Single-region dependency: Both BigQuery and Airbyte were deployed in a single GCP region. For global retailers with multi-region data-residency requirements, a more complex deployment with regional data zones and a centralised identity graph would be necessary.
Schema evolution risk: Although Elementary monitors for freshness and row-count anomalies, it does not automatically detect semantic schema changes (for example, a source system changing the definition of 'revenue' from gross to net). The team mitigates this with manual quarterly source-system reviews and dbt column-level documentation in dbt docs.
Scalability of the identity graph: The transitive-closure algorithm runs in BigQuery SQL using iterative CTEs. For the current customer base of approximately 2.3 million records, this runs in under two minutes. However, as the customer base grows beyond 10 million, the quadratic complexity of pairwise comparisons may require a move to a dedicated graph-processing engine such as Apache Spark GraphFrames or a purpose-built identity-resolution service.

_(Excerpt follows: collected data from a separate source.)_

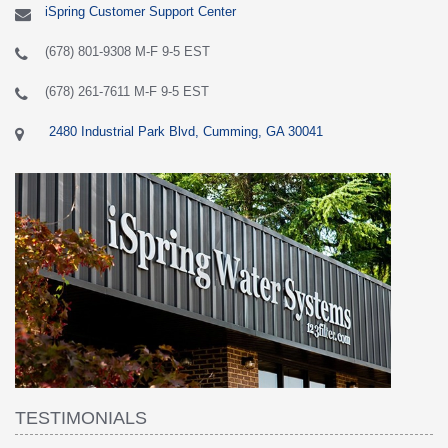
iSpring Customer Support Center
(678) 801-9308 M-F 9-5 EST
(678) 261-7611 M-F 9-5 EST
2480 Industrial Park Blvd, Cumming, GA 30041
TESTIMONIALS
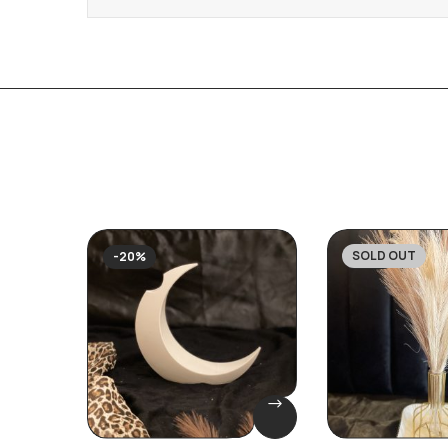
SOLD OUT
-20%
-27%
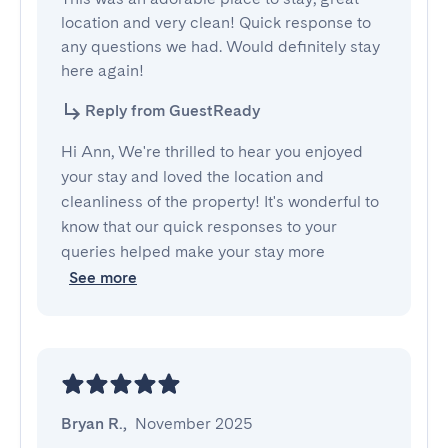
location and very clean! Quick response to 
any questions we had. Would definitely stay 
here again!
Reply from GuestReady
Hi Ann, We're thrilled to hear you enjoyed
your stay and loved the location and
cleanliness of the property! It's wonderful to
know that our quick responses to your
queries helped make your stay more
See more
Bryan R.
,
November 2025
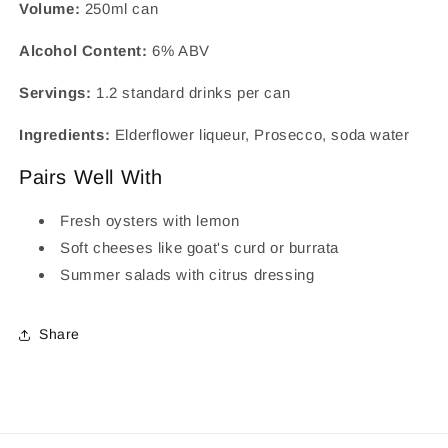
Volume:
250ml can
Alcohol Content:
6% ABV
Servings:
1.2 standard drinks per can
Ingredients:
Elderflower liqueur, Prosecco, soda water
Pairs Well With
Fresh oysters with lemon
Soft cheeses like goat's curd or burrata
Summer salads with citrus dressing
Share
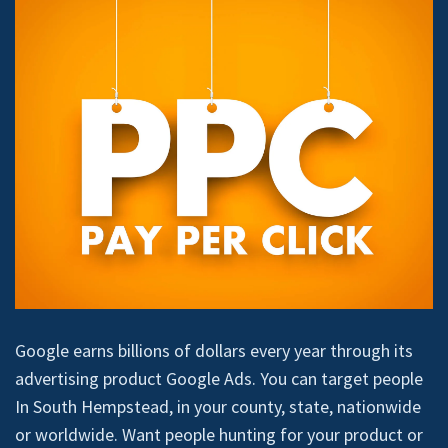
Google earns billions of dollars every year through its
advertising product Google Ads. You can target people
In South Hempstead, in your county, state, nationwide
or worldwide. Want people hunting for your product or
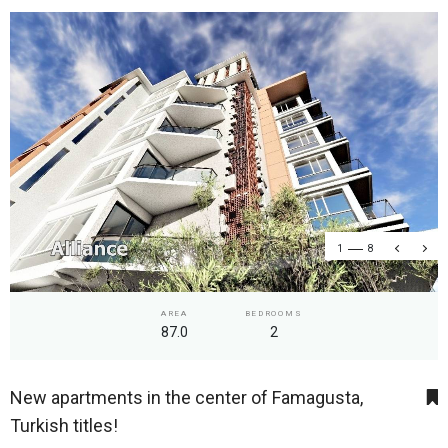
1
8
AREA
BEDROOMS
87.0
2
New apartments in the center of Famagusta,
Turkish titles!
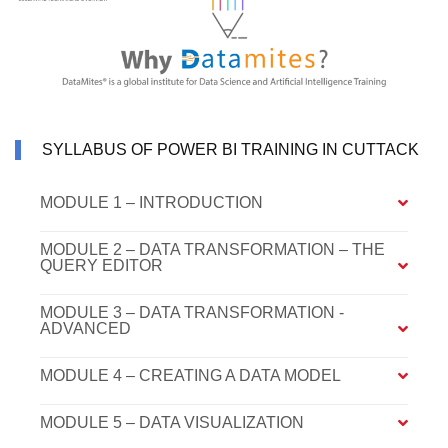
SYLLABUS OF POWER BI TRAINING IN CUTTACK
MODULE 1 – INTRODUCTION
MODULE 2 – DATA TRANSFORMATION – THE
QUERY EDITOR
MODULE 3 – DATA TRANSFORMATION -
ADVANCED
MODULE 4 – CREATING A DATA MODEL
MODULE 5 – DATA VISUALIZATION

Conclusion and Future Implications
This case study demonstrates that a modern data stack — Airbyte for ingestion, BigQuery for storage and compute, dbt for transformation, Airflow for orchestration, and Elementary for observability — can replace a four-hour weekly manual task with a fully automated, 47-minute pipeline. The key architectural decisions that drove this success were:
Adopting the medallion architecture to create clear separation of concerns between raw ingestion, business logic, and consumer-facing marts.
Implementing deterministic identity resolution with a transparent, rule-based algorithm that is fully auditable and compliant with data-governance requirements.
Using incremental dbt models to keep pipeline runtimes manageable as the historical dataset grows.
Layering Elementary's data-observability tests on top of dbt's native testing framework to catch regressions proactively rather than reactively.
The business outcomes speak for themselves: four analyst-hours per week recovered, a CRM team that adopted the mart as their single source of truth within six weeks, and a churn model that improved precision by 23% when retrained on the unified dataset. These results underscore a broader trend in analytics engineering: the shift from building data pipelines that merely move data to building data products that are reliable, timely, and directly consumable by business stakeholders.
Looking ahead, the retailer plans to extend the architecture in three directions. First, a real-time streaming layer using Google Pub/Sub and BigQuery streaming inserts will enable sub-minute freshness for in-session personalisation. Second, a probabilistic identity-resolution module (using device fingerprinting and behavioural similarity scoring) will attempt to close the remaining 5.3% identity gap. Third, the dbt project will be extended with a data-products catalogue, allowing business teams to discover and request new marts through a self-service portal.
For organisations facing similar omnichannel data fragmentation, the lesson is clear: the technology to build a unified Customer 360 is mature, open-source, and deployable in weeks rather than months. The harder challenge — and the one that determines success or failure — is establishing clear data contracts between source systems, designing identity-resolution logic that is both accurate and auditable, and investing in data-quality monitoring from day one.